Glad you've spoken to them, Keep your contact with them and keep an eye on weights datas as well.


I also heard in Argentina they started a conservation project by Fundación Rewilding Argentina to study the Maned Wolves in Iberá using VHF and GPS technology and they have collared The first Maned Wolf ever in Argentina so massive congrats to all professionals involved and to the ones who gave support and I am gonna post about it.


About Leandro he is well aware about the Iberá rewild project and he appreciates their great job, he mentions it on one of his recent videos about why Coragem cerrado cub can't return back to nature and how expensive it is to introduce top predators into the wild and I agree with what you said regarding the breeding his adult jaguars to help.

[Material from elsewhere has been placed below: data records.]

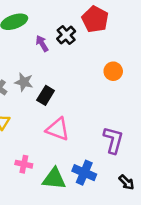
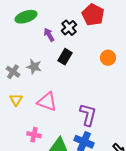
black rectangle: (46, 95) -> (65, 57), moved
pink triangle: (58, 129) -> (47, 102), moved
purple L-shape: (113, 140) -> (88, 115), moved

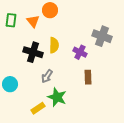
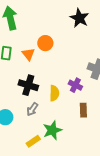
yellow semicircle: (54, 45) -> (54, 93), moved
gray arrow: (47, 76) -> (32, 109), moved
green star: (57, 97) -> (52, 130), turned 30

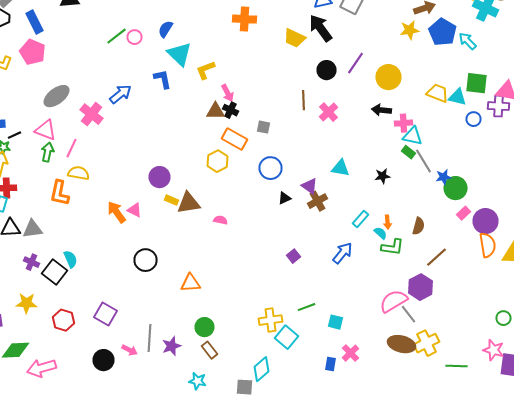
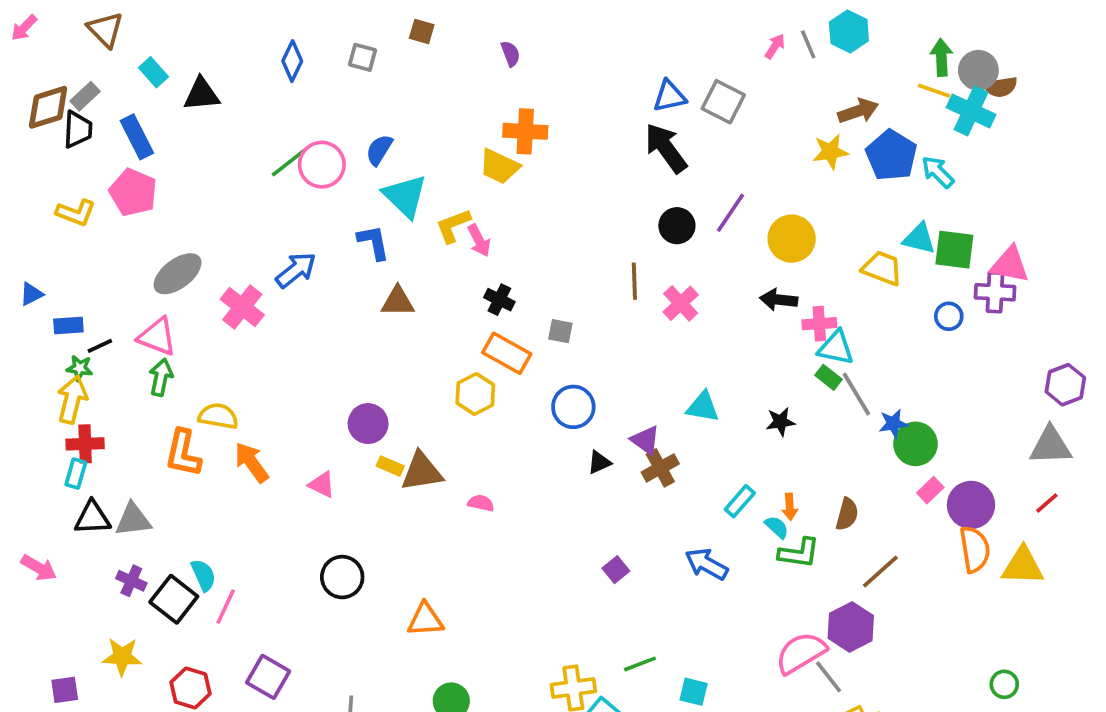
pink circle: (134, 37) -> (322, 165), size x1.6
yellow trapezoid: (294, 38) -> (499, 166), moved
pink arrow: (228, 93) -> (479, 240), moved
cyan triangle: (458, 97) -> (919, 239), moved
brown triangle: (216, 111) -> (398, 301), moved
pink line: (72, 148) -> (226, 607), moved
orange arrow: (116, 212) -> (252, 462), moved
blue arrow: (342, 253) -> (707, 564), turned -100

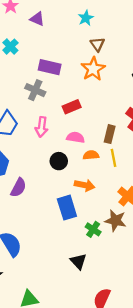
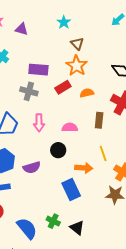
red rectangle: (72, 107) -> (63, 87), moved
orange semicircle: (91, 155) -> (87, 93), moved
yellow line: (114, 158) -> (103, 153), moved
purple semicircle: (18, 188) -> (32, 167), moved, turned 54
green cross: (93, 229) -> (53, 221), moved
black triangle: (78, 261) -> (77, 228), moved

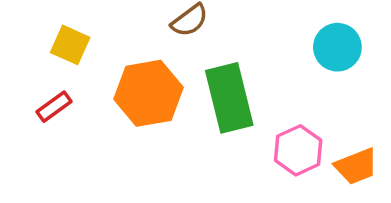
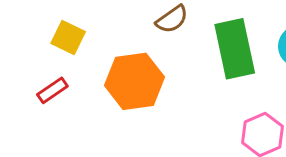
green rectangle: (229, 98) -> (235, 49), moved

The jaguars sanctuaries and semen collection as you know are reserved for the most vunerable biomes population wise in Brazil, Caatinga and the divided Atlantic Forest are on top priority in case they sucumb specially for Caatinga jaguars since if conservation isn't done and well applied the small numbers of wild Caatinga jaguars left in Northeast Brazil would be the first ones to disappear today and that'll be the moment the Reprocon's semen collection and all captive jaguars kept for this porpoise in Brazil take action. But I gotta say Caatinga jaguars wouldn't be pure bred anymore ( Caatinga houses a massive unique melanism genetic density in its jaguars) which is bad but with no opitions better have mixed wild jaguars than no jaguars at all haha, the best thing to do is to avoid extinction at all costs.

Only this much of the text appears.